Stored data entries
::::::
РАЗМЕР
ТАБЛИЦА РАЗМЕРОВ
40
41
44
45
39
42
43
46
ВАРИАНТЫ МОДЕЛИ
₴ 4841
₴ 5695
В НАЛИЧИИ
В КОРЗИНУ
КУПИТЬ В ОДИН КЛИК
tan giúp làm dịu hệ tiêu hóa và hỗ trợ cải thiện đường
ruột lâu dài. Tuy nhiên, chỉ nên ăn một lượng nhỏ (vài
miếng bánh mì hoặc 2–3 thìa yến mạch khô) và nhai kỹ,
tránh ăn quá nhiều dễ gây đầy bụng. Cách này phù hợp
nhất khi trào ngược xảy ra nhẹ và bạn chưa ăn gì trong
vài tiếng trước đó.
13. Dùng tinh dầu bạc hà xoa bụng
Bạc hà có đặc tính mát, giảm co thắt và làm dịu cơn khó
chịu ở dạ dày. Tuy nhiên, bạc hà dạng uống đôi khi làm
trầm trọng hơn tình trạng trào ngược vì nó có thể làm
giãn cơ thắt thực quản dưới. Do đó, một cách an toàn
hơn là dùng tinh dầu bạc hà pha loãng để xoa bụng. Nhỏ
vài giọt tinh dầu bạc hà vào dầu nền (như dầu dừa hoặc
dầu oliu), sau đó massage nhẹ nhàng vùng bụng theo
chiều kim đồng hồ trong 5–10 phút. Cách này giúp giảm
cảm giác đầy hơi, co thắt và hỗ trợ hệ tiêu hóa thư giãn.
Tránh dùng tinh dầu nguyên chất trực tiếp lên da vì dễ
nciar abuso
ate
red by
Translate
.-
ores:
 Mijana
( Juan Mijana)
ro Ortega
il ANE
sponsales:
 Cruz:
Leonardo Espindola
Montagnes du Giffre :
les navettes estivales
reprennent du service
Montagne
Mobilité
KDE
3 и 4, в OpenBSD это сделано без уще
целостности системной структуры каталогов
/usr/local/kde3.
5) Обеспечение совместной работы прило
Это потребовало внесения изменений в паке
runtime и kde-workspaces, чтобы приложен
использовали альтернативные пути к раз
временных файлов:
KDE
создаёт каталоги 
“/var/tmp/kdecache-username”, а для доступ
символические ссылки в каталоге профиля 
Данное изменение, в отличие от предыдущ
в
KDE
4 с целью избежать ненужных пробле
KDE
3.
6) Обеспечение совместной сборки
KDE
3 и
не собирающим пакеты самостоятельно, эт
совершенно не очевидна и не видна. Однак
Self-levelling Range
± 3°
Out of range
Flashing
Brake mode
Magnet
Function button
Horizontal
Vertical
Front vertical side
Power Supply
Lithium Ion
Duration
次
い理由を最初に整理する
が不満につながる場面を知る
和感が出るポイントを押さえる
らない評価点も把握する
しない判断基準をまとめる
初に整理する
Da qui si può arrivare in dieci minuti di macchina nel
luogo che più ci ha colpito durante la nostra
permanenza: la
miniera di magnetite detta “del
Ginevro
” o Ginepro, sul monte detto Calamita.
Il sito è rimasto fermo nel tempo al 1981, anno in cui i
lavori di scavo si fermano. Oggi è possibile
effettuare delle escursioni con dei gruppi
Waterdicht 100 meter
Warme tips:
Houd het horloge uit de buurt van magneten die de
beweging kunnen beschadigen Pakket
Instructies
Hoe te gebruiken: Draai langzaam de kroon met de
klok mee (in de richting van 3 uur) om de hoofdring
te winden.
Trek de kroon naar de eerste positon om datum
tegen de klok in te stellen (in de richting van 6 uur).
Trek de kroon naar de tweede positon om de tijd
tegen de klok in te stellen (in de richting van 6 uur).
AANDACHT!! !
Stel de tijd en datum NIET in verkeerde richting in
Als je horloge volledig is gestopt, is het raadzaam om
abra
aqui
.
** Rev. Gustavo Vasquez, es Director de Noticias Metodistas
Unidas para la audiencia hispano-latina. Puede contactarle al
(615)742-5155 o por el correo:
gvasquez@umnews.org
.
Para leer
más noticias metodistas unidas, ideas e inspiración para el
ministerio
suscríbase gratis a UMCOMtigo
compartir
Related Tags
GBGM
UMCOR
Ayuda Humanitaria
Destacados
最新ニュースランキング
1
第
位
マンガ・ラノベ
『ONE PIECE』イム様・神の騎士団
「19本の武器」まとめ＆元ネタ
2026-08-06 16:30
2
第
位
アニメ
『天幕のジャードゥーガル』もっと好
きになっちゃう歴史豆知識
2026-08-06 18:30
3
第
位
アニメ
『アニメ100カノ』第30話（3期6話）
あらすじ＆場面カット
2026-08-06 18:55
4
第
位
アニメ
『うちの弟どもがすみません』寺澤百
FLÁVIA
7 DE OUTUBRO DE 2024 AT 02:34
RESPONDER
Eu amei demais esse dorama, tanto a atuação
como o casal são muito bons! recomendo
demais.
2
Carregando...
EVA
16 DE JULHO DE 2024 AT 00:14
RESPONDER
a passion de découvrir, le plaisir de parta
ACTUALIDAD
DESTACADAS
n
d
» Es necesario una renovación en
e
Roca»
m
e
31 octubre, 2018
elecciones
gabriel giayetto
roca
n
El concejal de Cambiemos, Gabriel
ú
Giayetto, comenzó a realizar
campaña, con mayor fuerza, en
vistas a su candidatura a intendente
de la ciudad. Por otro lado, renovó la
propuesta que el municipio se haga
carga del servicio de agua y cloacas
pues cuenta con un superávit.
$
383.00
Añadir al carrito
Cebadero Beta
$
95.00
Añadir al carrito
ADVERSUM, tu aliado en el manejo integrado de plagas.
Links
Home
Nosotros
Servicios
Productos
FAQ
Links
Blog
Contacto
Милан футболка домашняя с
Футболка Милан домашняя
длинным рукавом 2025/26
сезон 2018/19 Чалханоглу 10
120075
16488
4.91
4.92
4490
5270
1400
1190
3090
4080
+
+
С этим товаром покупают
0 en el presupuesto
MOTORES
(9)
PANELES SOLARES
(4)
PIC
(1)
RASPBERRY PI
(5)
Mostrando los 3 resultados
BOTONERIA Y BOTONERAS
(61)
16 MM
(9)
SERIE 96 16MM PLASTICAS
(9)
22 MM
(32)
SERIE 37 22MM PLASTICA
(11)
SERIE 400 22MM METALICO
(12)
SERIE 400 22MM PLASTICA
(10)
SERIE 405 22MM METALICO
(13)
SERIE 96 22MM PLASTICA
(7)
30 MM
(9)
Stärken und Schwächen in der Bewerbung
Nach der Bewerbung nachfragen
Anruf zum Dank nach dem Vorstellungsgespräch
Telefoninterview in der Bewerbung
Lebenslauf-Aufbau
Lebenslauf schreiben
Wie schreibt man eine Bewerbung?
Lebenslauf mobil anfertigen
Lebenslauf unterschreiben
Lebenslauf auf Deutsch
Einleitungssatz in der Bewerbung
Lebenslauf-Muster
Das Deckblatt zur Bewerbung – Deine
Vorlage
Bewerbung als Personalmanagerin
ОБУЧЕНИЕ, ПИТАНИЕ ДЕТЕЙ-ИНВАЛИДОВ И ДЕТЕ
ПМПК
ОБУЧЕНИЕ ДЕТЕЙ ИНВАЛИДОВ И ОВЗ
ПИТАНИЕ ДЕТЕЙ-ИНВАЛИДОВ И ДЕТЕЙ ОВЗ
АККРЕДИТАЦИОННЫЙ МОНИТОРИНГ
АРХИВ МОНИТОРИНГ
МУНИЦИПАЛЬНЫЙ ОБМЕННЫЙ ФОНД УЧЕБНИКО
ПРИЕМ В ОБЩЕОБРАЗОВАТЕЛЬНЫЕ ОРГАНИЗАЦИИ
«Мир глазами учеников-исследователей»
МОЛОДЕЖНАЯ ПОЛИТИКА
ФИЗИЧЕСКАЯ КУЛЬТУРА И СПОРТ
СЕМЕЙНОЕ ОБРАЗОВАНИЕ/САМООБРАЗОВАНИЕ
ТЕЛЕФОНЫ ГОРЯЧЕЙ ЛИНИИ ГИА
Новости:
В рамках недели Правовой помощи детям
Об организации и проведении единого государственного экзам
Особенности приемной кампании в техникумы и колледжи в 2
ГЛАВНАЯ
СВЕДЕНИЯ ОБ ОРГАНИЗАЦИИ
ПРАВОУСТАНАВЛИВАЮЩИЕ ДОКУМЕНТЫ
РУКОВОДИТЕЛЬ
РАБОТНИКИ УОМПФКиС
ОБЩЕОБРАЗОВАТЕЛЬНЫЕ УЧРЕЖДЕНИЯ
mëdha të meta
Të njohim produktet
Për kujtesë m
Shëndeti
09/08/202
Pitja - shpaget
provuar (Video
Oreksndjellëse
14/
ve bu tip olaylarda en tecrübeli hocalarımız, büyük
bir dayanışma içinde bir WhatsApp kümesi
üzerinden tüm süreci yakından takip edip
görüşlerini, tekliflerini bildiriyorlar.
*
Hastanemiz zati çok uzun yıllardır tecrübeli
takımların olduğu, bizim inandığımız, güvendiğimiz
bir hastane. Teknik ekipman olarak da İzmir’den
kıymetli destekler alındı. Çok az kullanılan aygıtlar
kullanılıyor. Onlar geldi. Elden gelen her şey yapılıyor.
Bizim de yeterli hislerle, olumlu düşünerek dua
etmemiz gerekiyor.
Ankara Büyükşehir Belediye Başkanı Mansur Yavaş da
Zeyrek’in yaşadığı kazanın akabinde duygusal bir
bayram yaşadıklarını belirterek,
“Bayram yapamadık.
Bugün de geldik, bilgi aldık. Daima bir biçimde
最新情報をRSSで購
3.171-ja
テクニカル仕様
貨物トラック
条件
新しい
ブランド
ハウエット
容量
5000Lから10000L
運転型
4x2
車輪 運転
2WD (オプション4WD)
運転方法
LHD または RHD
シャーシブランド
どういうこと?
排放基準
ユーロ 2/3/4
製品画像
::::::
== Aim of the task ==
Going back over the entries above, copy word for word every line from the one that has "В рамках недели Правовой помощи детям" on through the one that has "Hastanemiz zati çok uzun yıllardır tecrübeli".

== Output ==
В рамках недели Правовой помощи детям
Об организации и проведении единого государственного экзам
Особенности приемной кампании в техникумы и колледжи в 2
ГЛАВНАЯ
СВЕДЕНИЯ ОБ ОРГАНИЗАЦИИ
ПРАВОУСТАНАВЛИВАЮЩИЕ ДОКУМЕНТЫ
РУКОВОДИТЕЛЬ
РАБОТНИКИ УОМПФКиС
ОБЩЕОБРАЗОВАТЕЛЬНЫЕ УЧРЕЖДЕНИЯ
mëdha të meta
Të njohim produktet
Për kujtesë m
Shëndeti
09/08/202
Pitja - shpaget
provuar (Video
Oreksndjellëse
14/
ve bu tip olaylarda en tecrübeli hocalarımız, büyük
bir dayanışma içinde bir WhatsApp kümesi
üzerinden tüm süreci yakından takip edip
görüşlerini, tekliflerini bildiriyorlar.
*
Hastanemiz zati çok uzun yıllardır tecrübeli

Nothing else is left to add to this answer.